Circumstances which may be useful in the determination of whether the subsidiary


is a mere instrumentality of the parent corporation [presence of one or more
circumstance does not guarantee piercing the corporate veil; court must still weigh]:
(a) The parent corporation owns all or most of the capital stock of the
subsidiary.
University of the Philippines College of Law | Corporation Law | D2021
(b) The parent and subsidiary corporations have common directors or
officers.
(c) The parent corporation finances the subsidiary.
(d) The parent corporation subscribes to all the capital stock of the subsidiary
or otherwise causes its incorporation.
(e) The subsidiary has grossly inadequate capital.
(f) The parent corporation pays the salaries and other expenses or losses of
the subsidiary.
(g) The subsidiary has substantially no business except with the parent
corporation or no assets except those conveyed to or by the parent
corporation.
(h) In the papers of the parent corporation or in the statements of its officers,
the subsidiary is described as a department or division of the parent
corporation, or its business or financial responsibility is referred to as the
parent corporation’s own.
(i) The parent corporation uses the property of the subsidiary as its own.
(j) The directors or executives of the subsidiary do not act independently in
the interest of the subsidiary but take their orders from the parent
corporation.
(k) The formal legal requirements of the subsidiary are not observed.

In any case, the parent-subsidiary relationship between PNB and PNB-IFL is not the
significant legal relationship involved in this case since the petitioner was not sued
because it is the parent company of PNB-IFL. Rather, PNB was sued because it acted
as an agent of PNB-IFL. A suit against the agent cannot without compelling reasons
be considered a suit against the principal.

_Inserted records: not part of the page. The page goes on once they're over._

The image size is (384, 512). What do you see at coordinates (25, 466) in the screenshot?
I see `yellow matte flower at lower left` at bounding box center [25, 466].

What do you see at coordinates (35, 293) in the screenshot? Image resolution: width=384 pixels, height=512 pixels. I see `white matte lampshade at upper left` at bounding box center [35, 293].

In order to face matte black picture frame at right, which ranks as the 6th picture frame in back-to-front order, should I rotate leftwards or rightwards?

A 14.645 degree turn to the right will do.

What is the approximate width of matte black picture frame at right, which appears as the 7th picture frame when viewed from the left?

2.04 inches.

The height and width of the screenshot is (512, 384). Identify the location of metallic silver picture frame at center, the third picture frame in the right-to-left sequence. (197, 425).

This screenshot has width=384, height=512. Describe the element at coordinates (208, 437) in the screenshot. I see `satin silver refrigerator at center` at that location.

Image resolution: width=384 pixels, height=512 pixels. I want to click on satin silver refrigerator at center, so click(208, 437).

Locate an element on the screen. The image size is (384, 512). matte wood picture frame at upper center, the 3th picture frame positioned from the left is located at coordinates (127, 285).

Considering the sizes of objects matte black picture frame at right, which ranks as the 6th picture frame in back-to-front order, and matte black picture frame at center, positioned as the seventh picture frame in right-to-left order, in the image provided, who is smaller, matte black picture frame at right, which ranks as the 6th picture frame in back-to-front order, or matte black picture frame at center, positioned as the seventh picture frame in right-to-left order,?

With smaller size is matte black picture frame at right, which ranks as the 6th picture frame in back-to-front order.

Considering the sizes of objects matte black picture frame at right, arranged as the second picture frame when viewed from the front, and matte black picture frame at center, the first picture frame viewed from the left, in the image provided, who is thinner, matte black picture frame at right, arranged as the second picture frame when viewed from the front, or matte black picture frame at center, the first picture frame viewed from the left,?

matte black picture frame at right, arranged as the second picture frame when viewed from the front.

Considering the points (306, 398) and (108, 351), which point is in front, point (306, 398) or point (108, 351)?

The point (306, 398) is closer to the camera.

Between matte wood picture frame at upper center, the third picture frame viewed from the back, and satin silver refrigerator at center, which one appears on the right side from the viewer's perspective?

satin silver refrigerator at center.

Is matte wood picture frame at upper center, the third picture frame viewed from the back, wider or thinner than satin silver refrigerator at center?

Test in determining applicability of the Doctrine:


1. Control, not mere majority or complete control, but complete domination, not
only of finances but of policy and business practice in respect to the transaction
attacked so that the corporate entity as to this transaction had at the time no
separate mind, will or existence of its own.
2. Such control must have been used by the defendant to commit fraud or wrong, to
perpetuate the violation of a statutory or other positive legal duty, or dishonest and,
unjust act in contravention of plaintiff’s legal rights; and,
3. The aforesaid control and breach of duty must proximately cause the injury or
unjust loss complained of.

The absence of any one of these elements prevents piercing the corporate veil In
applying the instrumentality alter ego doctrine, the courts are concerned with reality
and not form, with how the corporation operated and the individual defendants
relationship to the operation.

RULING: Case against PNB is DISMISSED.

IN VIEW OF THE FOREGOING, the petition is hereby GRANTED. The assailed decision of the Court of Appeals is hereby
REVERSED. The Orders dated June 30, 1999 and October 4, 1999 of the Regional Trial Court of Makati, Branch 147 in Civil
Case No. 99-1037 are hereby ANNULLED and SET ASIDE and the complaint in said case DISMISSED.